As much as she wanted the matter settled, Verbena thought perhaps a decision like this should not be made in haste.
She opened her mouth to suggest that étienne first settle into the house, then take some time before committing to her scheme.
étienne, however, spoke first. “I never dreamed I would be married,” he said with a helpless laugh.
“My brothers will be very surprised. Oh, I must insist that I make our wedding clothes. I may be known for my coats, but I have been aching to try my hand at a gown. You would look very becoming in a manteau.” He brightened.
“When should we announce the banns, do you think? It is quite a process, I hear. Shall we begin tomorrow?”
“Hold on a moment,” Verbena said. “Don’t you think we should…?” She trailed off. It was on the tip of her tongue to tell étienne he should proceed with open eyes and a clear head, but her damned instinct for self-preservation kept her from forming the words.
“Do I think we should what?” étienne prompted.
Verbena lifted her gaze to him. She could not afford to place her friend’s well-being above her own. Not at this critical moment.
“We should go about this at a reasonable pace,” she said.
“You are still unknown to the ton except as their tailor. It will be a delicate operation, introducing you as an eligible bachelor looking for a well-bred wife. Let us lay the groundwork first: a courtship now, followed by an engagement in a few months’ time.
Any faster and we might invite rumors of an entirely different sort. ”
étienne frowned. “But what scandal could there possibly be in two lovers rushing to the altar? It would merely seem a true romance, no?”
Verbena had to remind herself that her future husband, while knowledgeable about winter wools, knew little of women. “People might think we had…enjoyed each other’s company far ahead of the wedding date,” she said.
“Yes, a true romance! And anyway, I do enjoy your company.”
“No, étienne,” she said. “I mean, it would appear as if I were with child.”
“Oh.” He thought a bit, then opened his mouth in a wide, surprised circle. “Oh!”
Verbena waved the thought away. “Not the worst gossip one might weather; Lady Brackport gave birth to her eldest about three months after her wedding day, and I daresay even a fool can work out those timings. Still, best to do this correctly.”
étienne leaned heavily on the chaise’s curved back, looking dazed. “Yes, I believe you are right.”
Verbena tugged her gloves back on. Now began the task of briskly issuing her orders.
“Tomorrow you and I will meet in St. James’s.
If the weather is fair, everyone who is anyone will be promenading.

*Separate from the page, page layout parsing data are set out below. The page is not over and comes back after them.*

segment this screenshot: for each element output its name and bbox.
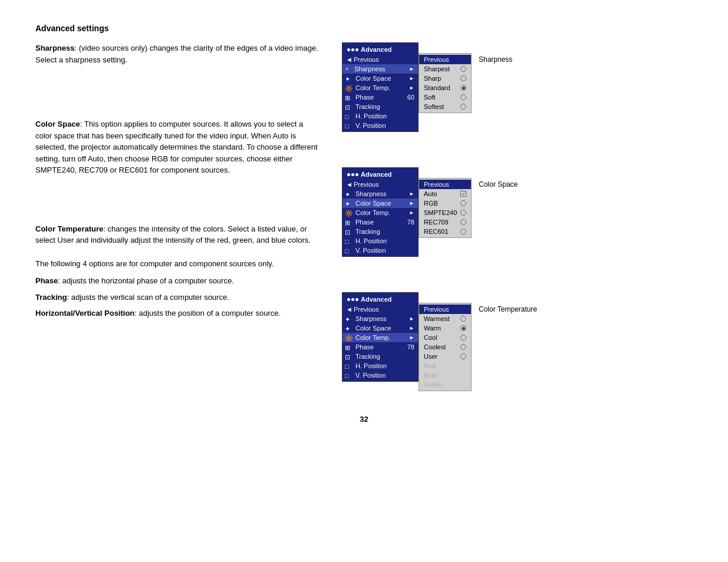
ct-sharpness-item[interactable]: ✦ Sharpness ►	[342, 314, 418, 323]
submenu-prev[interactable]: Previous	[419, 55, 471, 64]
phase-item[interactable]: ⊞ Phase 60	[342, 92, 418, 102]
back-arrow: ◄	[346, 56, 353, 63]
ct-warmest-radio	[460, 316, 466, 322]
ct-color-temp-item[interactable]: 🔆 Color Temp. ►	[342, 333, 418, 342]
ct-menu-header: Advanced	[342, 294, 418, 305]
cs-submenu-rec601[interactable]: REC601	[419, 227, 471, 236]
cs-sharpness-item[interactable]: ✦ Sharpness ►	[342, 189, 418, 199]
color-temp-diagram: Advanced ◄ Previous ✦ Sharpness ► ✦	[342, 292, 537, 391]
ct-submenu-cool[interactable]: Cool	[419, 333, 471, 342]
note-text: The following 4 options are for computer…	[35, 259, 274, 268]
ct-phase-value: 78	[407, 343, 414, 351]
page-content: Advanced settings Sharpness: (video sour…	[35, 24, 693, 424]
sharpness-main-menu: Advanced ◄ Previous ✦ Sharpness ► ✦	[342, 42, 419, 132]
sharpness-icon: ✦	[345, 66, 352, 72]
cs-submenu-prev[interactable]: Previous	[419, 180, 471, 189]
v-position-item[interactable]: □ V. Position	[342, 121, 418, 130]
sharpness-diagram: Advanced ◄ Previous ✦ Sharpness ► ✦	[342, 42, 537, 132]
ct-warm-radio	[460, 325, 466, 331]
cs-tracking-item[interactable]: ⊡ Tracking	[342, 227, 418, 236]
cs-smpte240-label: SMPTE240	[424, 209, 457, 216]
cs-submenu-rec709[interactable]: REC709	[419, 217, 471, 227]
ct-color-space-item[interactable]: ✦ Color Space ►	[342, 323, 418, 333]
ct-submenu-user[interactable]: User	[419, 352, 471, 361]
submenu-softest[interactable]: Softest	[419, 102, 471, 111]
cs-dot1	[347, 173, 350, 176]
ct-tracking-item[interactable]: ⊡ Tracking	[342, 352, 418, 361]
ct-h-pos-item[interactable]: □ H. Position	[342, 361, 418, 371]
color-space-submenu: Previous Auto RGB SMPTE240	[419, 178, 472, 238]
color-temp-icon: 🔆	[345, 85, 353, 91]
cs-color-space-item[interactable]: ✦ Color Space ►	[342, 199, 418, 208]
v-pos-label: V. Position	[355, 122, 414, 129]
cs-auto-label: Auto	[424, 190, 437, 197]
cs-menu-header: Advanced	[342, 169, 418, 180]
cs-arrow-right2: ►	[409, 200, 414, 206]
menu-title: Advanced	[361, 46, 392, 53]
dot1	[347, 48, 350, 51]
sharpness-menu-container: Advanced ◄ Previous ✦ Sharpness ► ✦	[342, 42, 472, 132]
note-block: The following 4 options are for computer…	[35, 258, 318, 270]
cs-v-pos-item[interactable]: □ V. Position	[342, 246, 418, 255]
cs-submenu-rgb[interactable]: RGB	[419, 199, 471, 208]
cs-menu-title: Advanced	[361, 171, 392, 178]
prev-label: Previous	[354, 56, 379, 63]
color-temp-term: Color Temperature	[35, 224, 103, 233]
cs-color-space-label: Color Space	[355, 200, 407, 207]
cs-sharpness-icon: ✦	[345, 191, 353, 197]
color-space-block: Color Space: This option applies to comp…	[35, 118, 318, 176]
ct-coolest-label: Coolest	[424, 343, 446, 351]
cs-smpte-radio	[460, 210, 466, 216]
ct-submenu-coolest[interactable]: Coolest	[419, 342, 471, 352]
ct-warmest-label: Warmest	[424, 315, 450, 322]
color-temp-text: Color Temperature: changes the intensity…	[35, 223, 318, 246]
cs-sharpness-label: Sharpness	[355, 190, 407, 197]
ct-submenu-warmest[interactable]: Warmest	[419, 314, 471, 323]
cs-submenu-smpte240[interactable]: SMPTE240	[419, 208, 471, 217]
submenu-soft[interactable]: Soft	[419, 92, 471, 102]
tracking-term: Tracking	[35, 293, 67, 302]
submenu-sharpest[interactable]: Sharpest	[419, 64, 471, 74]
sharpness-label: Sharpness	[354, 65, 407, 72]
cs-h-pos-label: H. Position	[355, 237, 414, 244]
tracking-item[interactable]: ⊡ Tracking	[342, 102, 418, 111]
ct-sharpness-icon: ✦	[345, 316, 353, 322]
ct-back-arrow: ◄	[346, 306, 353, 313]
cs-phase-label: Phase	[355, 219, 405, 226]
color-space-main-menu: Advanced ◄ Previous ✦ Sharpness ► ✦	[342, 167, 419, 257]
cs-phase-item[interactable]: ⊞ Phase 78	[342, 217, 418, 227]
ct-submenu-prev[interactable]: Previous	[419, 305, 471, 314]
submenu-sharp[interactable]: Sharp	[419, 74, 471, 83]
cs-h-pos-item[interactable]: □ H. Position	[342, 236, 418, 246]
color-temp-submenu: Previous Warmest Warm Cool	[419, 303, 472, 391]
ct-prev-label: Previous	[354, 306, 379, 313]
ct-cool-label: Cool	[424, 334, 437, 341]
soft-label: Soft	[424, 94, 436, 101]
ct-submenu-warm[interactable]: Warm	[419, 323, 471, 333]
cs-phase-icon: ⊞	[345, 219, 353, 225]
ct-red-label: Red	[424, 362, 436, 369]
cs-color-space-icon: ✦	[345, 200, 353, 206]
arrow-right: ►	[409, 85, 414, 91]
cs-h-pos-icon: □	[345, 238, 353, 244]
color-temp-diagram-label: Color Temperature	[479, 305, 537, 313]
ct-phase-item[interactable]: ⊞ Phase 78	[342, 342, 418, 352]
color-temp-block: Color Temperature: changes the intensity…	[35, 223, 318, 246]
standard-radio	[460, 85, 466, 91]
color-temp-item[interactable]: 🔆 Color Temp. ►	[342, 83, 418, 92]
h-position-item[interactable]: □ H. Position	[342, 111, 418, 121]
ct-phase-icon: ⊞	[345, 344, 353, 350]
color-space-item[interactable]: ✦ Color Space ►	[342, 74, 418, 83]
ct-v-pos-item[interactable]: □ V. Position	[342, 371, 418, 380]
tracking-desc: : adjusts the vertical scan of a compute…	[67, 293, 229, 302]
color-temp-label: Color Temp.	[355, 84, 407, 91]
ct-color-temp-icon: 🔆	[345, 335, 353, 340]
submenu-standard[interactable]: Standard	[419, 83, 471, 92]
ct-v-pos-icon: □	[345, 372, 353, 378]
ct-sharpness-label: Sharpness	[355, 315, 407, 322]
ct-tracking-icon: ⊡	[345, 353, 353, 359]
sharpness-menu-item-selected[interactable]: ✦ Sharpness ►	[342, 64, 418, 74]
arrow-right: ►	[409, 75, 414, 81]
cs-color-temp-item[interactable]: 🔆 Color Temp. ►	[342, 208, 418, 217]
cs-submenu-auto[interactable]: Auto	[419, 189, 471, 199]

You will escort me round the pond. My maid will accompany me as chaperone; you remember Betsy, yes?
If your clients ask later, you will tell the truth: that we were introduced by a mutual friend and you find me quite witty. That is the truth, is it not?”
“Your wit, my dear, it is unmatched,” said étienne.
“Good.” She buttoned her gloves at her wrists, slipping the mother-of-pearl into place. “Two o’clock. By the fountain. Don’t be late.”
“I would not dare. Shall I walk you out?”
Verbena inclined her head, listening to the sounds of the workmen still hauling in the boxes downstairs. “I believe I will slip out the back.”
“Until tomorrow, then.” He took her gloved hand and pressed a kiss to the back of it. His dark eyes glittered as he looked up at her, and for a moment, Verbena wished that either of them could find any interest in the other’s person.
Alas, she would need to settle for having a kind husband and an empty bed. It was more than most women could hope for, at least.
“Tomorrow,” she said, and took her leave.